— Exercise —
Begin with the line where "See the attached image. Segment" appears. Set down that line and the rest of the records below it exactly as given.
────────
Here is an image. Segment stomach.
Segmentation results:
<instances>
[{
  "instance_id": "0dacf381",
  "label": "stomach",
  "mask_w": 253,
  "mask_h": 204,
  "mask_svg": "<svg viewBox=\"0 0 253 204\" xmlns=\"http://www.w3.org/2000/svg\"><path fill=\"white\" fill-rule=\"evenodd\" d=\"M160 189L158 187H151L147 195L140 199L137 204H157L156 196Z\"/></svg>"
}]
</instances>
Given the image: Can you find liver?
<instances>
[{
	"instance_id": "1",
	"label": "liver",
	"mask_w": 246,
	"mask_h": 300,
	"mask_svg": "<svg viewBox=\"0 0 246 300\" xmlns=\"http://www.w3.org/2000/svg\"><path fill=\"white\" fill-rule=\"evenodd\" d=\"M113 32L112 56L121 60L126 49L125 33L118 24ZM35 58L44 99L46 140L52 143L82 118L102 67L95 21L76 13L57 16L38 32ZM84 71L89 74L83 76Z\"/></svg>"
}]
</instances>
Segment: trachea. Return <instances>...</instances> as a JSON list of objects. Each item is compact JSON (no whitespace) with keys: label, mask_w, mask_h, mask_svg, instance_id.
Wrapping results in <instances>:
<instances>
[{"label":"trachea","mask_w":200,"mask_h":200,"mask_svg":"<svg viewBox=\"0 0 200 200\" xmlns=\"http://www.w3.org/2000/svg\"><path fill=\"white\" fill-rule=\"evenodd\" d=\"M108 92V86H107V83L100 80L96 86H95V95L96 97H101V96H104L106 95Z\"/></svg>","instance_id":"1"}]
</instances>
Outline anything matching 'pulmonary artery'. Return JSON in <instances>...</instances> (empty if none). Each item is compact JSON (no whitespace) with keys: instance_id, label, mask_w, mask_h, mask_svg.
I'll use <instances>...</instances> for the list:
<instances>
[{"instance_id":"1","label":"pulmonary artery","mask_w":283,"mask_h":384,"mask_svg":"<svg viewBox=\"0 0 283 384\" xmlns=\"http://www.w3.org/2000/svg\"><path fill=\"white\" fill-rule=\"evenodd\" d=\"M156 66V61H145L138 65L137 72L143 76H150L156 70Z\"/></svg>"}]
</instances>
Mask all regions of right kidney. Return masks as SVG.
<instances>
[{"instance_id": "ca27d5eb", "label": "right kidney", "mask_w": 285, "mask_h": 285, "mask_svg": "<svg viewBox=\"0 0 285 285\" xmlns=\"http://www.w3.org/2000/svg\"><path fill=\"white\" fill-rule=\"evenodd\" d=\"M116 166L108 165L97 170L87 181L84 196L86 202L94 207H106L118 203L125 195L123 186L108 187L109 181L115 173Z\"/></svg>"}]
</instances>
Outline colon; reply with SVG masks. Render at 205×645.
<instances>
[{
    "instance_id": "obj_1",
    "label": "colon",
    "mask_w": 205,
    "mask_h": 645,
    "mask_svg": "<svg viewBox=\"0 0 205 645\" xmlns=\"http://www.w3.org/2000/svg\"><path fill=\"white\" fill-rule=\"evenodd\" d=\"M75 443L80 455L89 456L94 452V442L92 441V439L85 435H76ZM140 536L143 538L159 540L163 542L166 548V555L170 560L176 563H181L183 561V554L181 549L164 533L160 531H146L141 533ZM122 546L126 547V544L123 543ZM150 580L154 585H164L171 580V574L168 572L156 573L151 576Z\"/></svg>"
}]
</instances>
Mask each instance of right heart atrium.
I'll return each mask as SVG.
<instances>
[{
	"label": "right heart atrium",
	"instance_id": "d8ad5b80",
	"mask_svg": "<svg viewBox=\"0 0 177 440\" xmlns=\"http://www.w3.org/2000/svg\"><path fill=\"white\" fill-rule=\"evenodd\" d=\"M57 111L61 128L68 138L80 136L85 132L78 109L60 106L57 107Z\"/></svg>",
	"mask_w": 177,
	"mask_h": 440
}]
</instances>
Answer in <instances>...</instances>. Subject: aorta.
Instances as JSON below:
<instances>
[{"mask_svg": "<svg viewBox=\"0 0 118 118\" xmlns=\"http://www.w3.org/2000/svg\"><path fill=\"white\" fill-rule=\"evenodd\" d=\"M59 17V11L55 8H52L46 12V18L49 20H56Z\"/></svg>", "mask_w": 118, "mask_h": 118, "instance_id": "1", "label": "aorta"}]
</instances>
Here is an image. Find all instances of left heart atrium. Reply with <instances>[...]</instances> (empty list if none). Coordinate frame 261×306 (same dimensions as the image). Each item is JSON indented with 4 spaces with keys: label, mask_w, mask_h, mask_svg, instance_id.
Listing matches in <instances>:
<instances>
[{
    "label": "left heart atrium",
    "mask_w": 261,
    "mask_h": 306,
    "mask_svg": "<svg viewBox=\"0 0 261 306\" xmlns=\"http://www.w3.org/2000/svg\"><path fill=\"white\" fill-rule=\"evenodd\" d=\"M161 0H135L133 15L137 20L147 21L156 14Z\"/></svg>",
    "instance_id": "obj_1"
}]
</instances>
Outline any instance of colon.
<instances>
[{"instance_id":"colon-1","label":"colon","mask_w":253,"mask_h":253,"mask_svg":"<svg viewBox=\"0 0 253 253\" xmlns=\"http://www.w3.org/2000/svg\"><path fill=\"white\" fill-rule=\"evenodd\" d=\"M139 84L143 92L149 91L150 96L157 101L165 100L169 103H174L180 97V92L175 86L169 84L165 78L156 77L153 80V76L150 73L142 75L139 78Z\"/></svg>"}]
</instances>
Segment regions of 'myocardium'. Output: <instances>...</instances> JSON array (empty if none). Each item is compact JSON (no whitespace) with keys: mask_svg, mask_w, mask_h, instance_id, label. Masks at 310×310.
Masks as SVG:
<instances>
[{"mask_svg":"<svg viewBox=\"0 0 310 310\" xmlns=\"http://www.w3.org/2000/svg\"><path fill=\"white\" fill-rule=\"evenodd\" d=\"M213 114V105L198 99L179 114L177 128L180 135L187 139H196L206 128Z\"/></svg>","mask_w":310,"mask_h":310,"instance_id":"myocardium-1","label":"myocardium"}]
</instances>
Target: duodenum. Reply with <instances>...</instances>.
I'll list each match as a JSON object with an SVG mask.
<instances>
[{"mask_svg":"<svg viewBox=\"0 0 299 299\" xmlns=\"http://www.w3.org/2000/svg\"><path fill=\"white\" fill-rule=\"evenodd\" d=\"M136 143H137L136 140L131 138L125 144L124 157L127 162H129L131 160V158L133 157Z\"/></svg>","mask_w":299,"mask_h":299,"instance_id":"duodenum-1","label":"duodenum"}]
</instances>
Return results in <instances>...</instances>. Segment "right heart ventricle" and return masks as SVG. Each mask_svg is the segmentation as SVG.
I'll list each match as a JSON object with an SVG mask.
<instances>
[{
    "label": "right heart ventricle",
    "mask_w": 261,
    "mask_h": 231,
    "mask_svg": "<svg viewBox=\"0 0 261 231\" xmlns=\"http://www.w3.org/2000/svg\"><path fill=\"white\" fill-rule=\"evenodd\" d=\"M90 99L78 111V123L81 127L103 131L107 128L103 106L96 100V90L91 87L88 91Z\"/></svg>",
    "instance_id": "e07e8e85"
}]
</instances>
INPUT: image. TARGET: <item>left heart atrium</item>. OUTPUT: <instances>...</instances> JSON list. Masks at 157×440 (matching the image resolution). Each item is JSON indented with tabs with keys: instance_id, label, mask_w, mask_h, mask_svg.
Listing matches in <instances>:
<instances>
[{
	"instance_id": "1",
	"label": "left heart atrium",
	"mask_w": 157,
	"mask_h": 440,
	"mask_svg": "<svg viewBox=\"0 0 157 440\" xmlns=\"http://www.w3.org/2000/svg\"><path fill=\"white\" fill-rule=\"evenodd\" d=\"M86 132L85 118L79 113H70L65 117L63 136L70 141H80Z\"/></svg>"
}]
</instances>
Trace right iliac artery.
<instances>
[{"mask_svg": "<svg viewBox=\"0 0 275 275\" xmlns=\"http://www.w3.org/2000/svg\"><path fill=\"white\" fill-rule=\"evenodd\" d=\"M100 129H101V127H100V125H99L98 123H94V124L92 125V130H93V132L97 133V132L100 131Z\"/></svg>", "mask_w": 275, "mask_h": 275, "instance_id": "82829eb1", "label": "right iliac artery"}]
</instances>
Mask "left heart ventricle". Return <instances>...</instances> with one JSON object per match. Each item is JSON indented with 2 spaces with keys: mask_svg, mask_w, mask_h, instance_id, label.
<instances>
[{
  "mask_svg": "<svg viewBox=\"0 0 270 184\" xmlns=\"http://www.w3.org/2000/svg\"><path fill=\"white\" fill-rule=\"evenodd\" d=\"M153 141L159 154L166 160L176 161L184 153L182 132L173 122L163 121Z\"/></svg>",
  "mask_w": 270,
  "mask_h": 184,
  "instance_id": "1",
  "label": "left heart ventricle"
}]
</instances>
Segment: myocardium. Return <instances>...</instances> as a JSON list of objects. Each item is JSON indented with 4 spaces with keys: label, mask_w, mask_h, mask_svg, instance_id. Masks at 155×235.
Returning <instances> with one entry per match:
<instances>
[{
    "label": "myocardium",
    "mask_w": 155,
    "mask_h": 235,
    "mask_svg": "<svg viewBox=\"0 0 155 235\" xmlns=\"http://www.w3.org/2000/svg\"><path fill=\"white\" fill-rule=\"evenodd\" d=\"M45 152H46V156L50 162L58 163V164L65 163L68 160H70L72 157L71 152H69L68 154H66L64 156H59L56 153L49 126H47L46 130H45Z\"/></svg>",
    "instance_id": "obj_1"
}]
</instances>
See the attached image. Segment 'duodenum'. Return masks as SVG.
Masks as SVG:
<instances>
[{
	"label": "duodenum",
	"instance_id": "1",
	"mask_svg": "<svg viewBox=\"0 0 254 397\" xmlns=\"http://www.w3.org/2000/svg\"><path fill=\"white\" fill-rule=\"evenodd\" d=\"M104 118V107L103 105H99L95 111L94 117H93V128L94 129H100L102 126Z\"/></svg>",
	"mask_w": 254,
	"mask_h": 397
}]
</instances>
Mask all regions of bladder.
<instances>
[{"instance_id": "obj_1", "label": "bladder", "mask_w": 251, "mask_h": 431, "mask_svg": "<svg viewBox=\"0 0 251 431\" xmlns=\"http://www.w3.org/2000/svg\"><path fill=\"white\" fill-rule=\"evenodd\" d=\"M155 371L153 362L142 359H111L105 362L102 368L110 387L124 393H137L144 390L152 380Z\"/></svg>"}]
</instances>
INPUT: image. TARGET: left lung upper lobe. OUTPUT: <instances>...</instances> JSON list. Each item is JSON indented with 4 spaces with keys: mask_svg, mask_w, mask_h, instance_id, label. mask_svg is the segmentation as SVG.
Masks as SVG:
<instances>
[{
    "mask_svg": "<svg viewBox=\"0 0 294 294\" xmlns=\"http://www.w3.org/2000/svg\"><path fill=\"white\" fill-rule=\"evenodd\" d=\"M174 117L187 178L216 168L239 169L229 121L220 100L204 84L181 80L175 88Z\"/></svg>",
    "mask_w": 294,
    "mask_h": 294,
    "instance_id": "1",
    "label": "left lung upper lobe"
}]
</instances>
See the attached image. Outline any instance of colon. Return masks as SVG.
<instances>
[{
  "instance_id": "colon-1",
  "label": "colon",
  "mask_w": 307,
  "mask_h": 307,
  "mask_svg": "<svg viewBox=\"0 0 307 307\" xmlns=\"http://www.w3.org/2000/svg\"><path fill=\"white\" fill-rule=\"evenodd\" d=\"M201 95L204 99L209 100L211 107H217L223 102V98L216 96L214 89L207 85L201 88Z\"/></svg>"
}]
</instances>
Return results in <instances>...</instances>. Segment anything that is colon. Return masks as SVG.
────────
— Solved exercise —
See the attached image. Segment 'duodenum'. Return masks as SVG.
Masks as SVG:
<instances>
[{
	"label": "duodenum",
	"instance_id": "1",
	"mask_svg": "<svg viewBox=\"0 0 254 397\" xmlns=\"http://www.w3.org/2000/svg\"><path fill=\"white\" fill-rule=\"evenodd\" d=\"M104 118V107L103 105H99L95 111L94 117H93V128L94 129H100L102 126Z\"/></svg>",
	"mask_w": 254,
	"mask_h": 397
}]
</instances>
Mask all regions of bladder.
<instances>
[{"instance_id": "obj_1", "label": "bladder", "mask_w": 251, "mask_h": 431, "mask_svg": "<svg viewBox=\"0 0 251 431\" xmlns=\"http://www.w3.org/2000/svg\"><path fill=\"white\" fill-rule=\"evenodd\" d=\"M155 371L153 362L142 359H111L105 362L102 368L110 387L124 393H137L144 390L152 380Z\"/></svg>"}]
</instances>
INPUT: image. TARGET: left lung upper lobe. OUTPUT: <instances>...</instances> JSON list. Each item is JSON indented with 4 spaces with keys: mask_svg, mask_w, mask_h, instance_id, label. mask_svg is the segmentation as SVG.
Masks as SVG:
<instances>
[{
    "mask_svg": "<svg viewBox=\"0 0 294 294\" xmlns=\"http://www.w3.org/2000/svg\"><path fill=\"white\" fill-rule=\"evenodd\" d=\"M174 117L187 178L216 168L239 169L229 121L220 100L204 84L181 80L175 88Z\"/></svg>",
    "mask_w": 294,
    "mask_h": 294,
    "instance_id": "1",
    "label": "left lung upper lobe"
}]
</instances>
See the attached image. Outline any instance of colon. Return masks as SVG.
<instances>
[{
  "instance_id": "colon-1",
  "label": "colon",
  "mask_w": 307,
  "mask_h": 307,
  "mask_svg": "<svg viewBox=\"0 0 307 307\" xmlns=\"http://www.w3.org/2000/svg\"><path fill=\"white\" fill-rule=\"evenodd\" d=\"M201 95L204 99L209 100L211 107H217L223 102V98L216 96L214 89L207 85L201 88Z\"/></svg>"
}]
</instances>
Return results in <instances>...</instances>. Segment anything that is colon. Return masks as SVG.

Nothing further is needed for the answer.